Professional ratings
Review scores
| Source | Rating |
| AllMusic | Star Half star |
| BBC Music | favourable |
| Encyclopedia of Popular Music | Star |
| The Great Rock Discography | 7/10 |
| MusicHound | 4/5 |
| The Quietus | favourable |
| Record Collector | Star |
| The Rolling Stone Album Guide | Star |
| Smash Hits | 9½/10 |
| Uncut | Star Half star |

== Background ==
Saint Julian was the first album recorded under a new Cope deal with Island Records, following two poorly selling albums on the Mercury/Polygram label. Encouraged by his new manager Cally Callomon, Cope cleaned up and changed his image: cutting his hair, wearing rocker's leathers and embracing a "Rock God" perspective, as well as investing in a climbable microphone stand with integral steps.

To record and tour the album, Cope put together a new backing group, informally known as the "Two-Car Garage Band". This featured lead guitarist Donald Ross Skinner and former Waterboys drummer Chris Whitten (both of whom had played on Cope's previous album Fried), plus bass player James Eller (who'd played alongside Cope on the second Teardrop Explodes album, Wilder) and Cope himself on vocals and rhythm guitar. Cope played a red Gibson ES-335 12-string guitar strung with 9 strings (a single course of E, A and D strings, with the G, B and high E strings doubled) to get a fuller sound.

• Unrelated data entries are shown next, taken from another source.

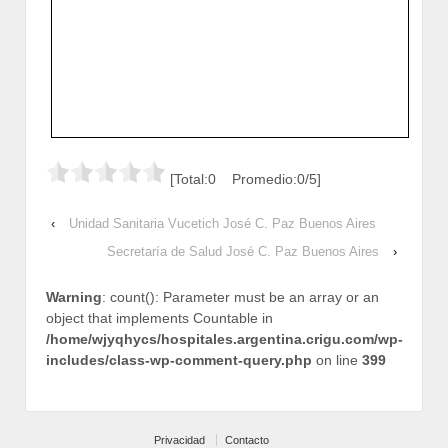
[Total:0 Promedio:0/5]
‹
Unidad Sanitaria Vucetich José C. Paz Buenos Aires
Secretaría de Salud José C. Paz Buenos Aires
›
Warning
: count(): Parameter must be an array or an
object that implements Countable in
/home/wjyqhycs/hospitales.argentina.crigu.com/wp-
includes/class-wp-comment-query.php
on line
399
Privacidad
Contacto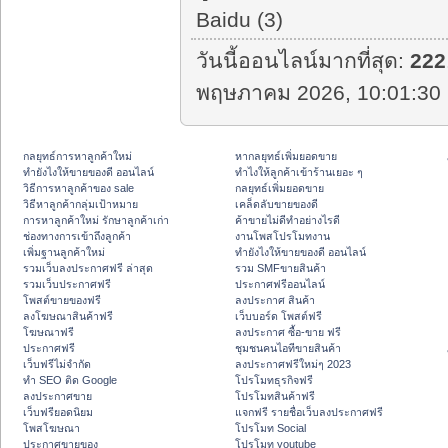
Baidu (3)
วันนี้ออนไลน์มากที่สุด:
222
พฤษภาคม 2026, 10:01:30 
กลยุทธ์การหาลูกค้าใหม่
หากลยุทธ์เพิ่มยอดขาย
ทํายังไงให้ขายของดี ออนไลน์
ทําไงให้ลูกค้าเข้าร้านเยอะ ๆ
วิธีการหาลูกค้าของ sale
กลยุทธ์เพิ่มยอดขาย
วิธีหาลูกค้ากลุ่มเป้าหมาย
เคล็ดลับขายของดี
การหาลูกค้าใหม่ รักษาลูกค้าเก่า
ค้าขายไม่ดีทำอย่างไรดี
ช่องทางการเข้าถึงลูกค้า
งานโพสโปรโมทงาน
เพิ่มฐานลูกค้าใหม่
ทํายังไงให้ขายของดี ออนไลน์
รวมเว็บลงประกาศฟรี ล่าสุด
รวม SMFขายสินค้า
รวมเว็บประกาศฟรี
ประกาศฟรีออนไลน์
โพสต์ขายของฟรี
ลงประกาศ สินค้า
ลงโฆษณาสินค้าฟรี
เว็บบอร์ด โพสต์ฟรี
โฆษณาฟรี
ลงประกาศ ซื้อ-ขาย ฟรี
ประกาศฟรี
ชุมชนคนไอทีขายสินค้า
เว็บฟรีไม่จำกัด
ลงประกาศฟรีใหม่ๆ 2023
ทำ SEO ติด Google
โปรโมทธุรกิจฟรี
ลงประกาศขาย
โปรโมทสินค้าฟรี
เว็บฟรียอดนิยม
แจกฟรี รายชื่อเว็บลงประกาศฟรี
โพสโฆษณา
โปรโมท Social
ประกาศขายของ
โปรโมท youtube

Also credited on the album was a keyboardist called Double DeHarrison. Promotional material of the era (which gave some background detail on each band member) indicated that DeHarrison was from Oregon, and had previously scored several "art sex" films and played in the late 1970s German group Tin Haus. In fact, Double DeHarrison was an alias for Cope himself, and both "Tin Haus" and the films DeHarrison was said to have scored were entirely fictitious. The distinctive electronic peal which punctuates "World Shut Your Mouth" is the start-up tone of Cope's main keyboard. Cope also used the DeHarrison pseudonym for the "Oregon guitar" playing on "A Crack in the Clouds" (the slow fingerpicked continuo) and would go on to use it again on subsequent solo albums. For live shows Richard Frost joined the band on keyboards, "replacing" DeHarrison.

The album's new songs abandoned the collapsing psychedelic styles of Fried in favour of a crisp, punchier and more structured sound, drawing partially on Cope's professed love for Detroit heavy rock acts such as early Alice Cooper. Several songs on the album originated from much earlier than the other - "Screaming Secrets" had been a Teardrop Explodes song which never made it to album, while "Spacehopper" may date back to late 1970s writing sessions with Ian McCulloch (although only Cope was credited as songwriter). Early sessions were supervised by Ramones producer Ed Stasium and delivered the song "World Shut Your Mouth" (which became Cope's biggest solo hit, reaching #19 in the UK in 1986), "Pulsar" and "Spacehopper". The remaining album sessions were produced by Warne Livesey.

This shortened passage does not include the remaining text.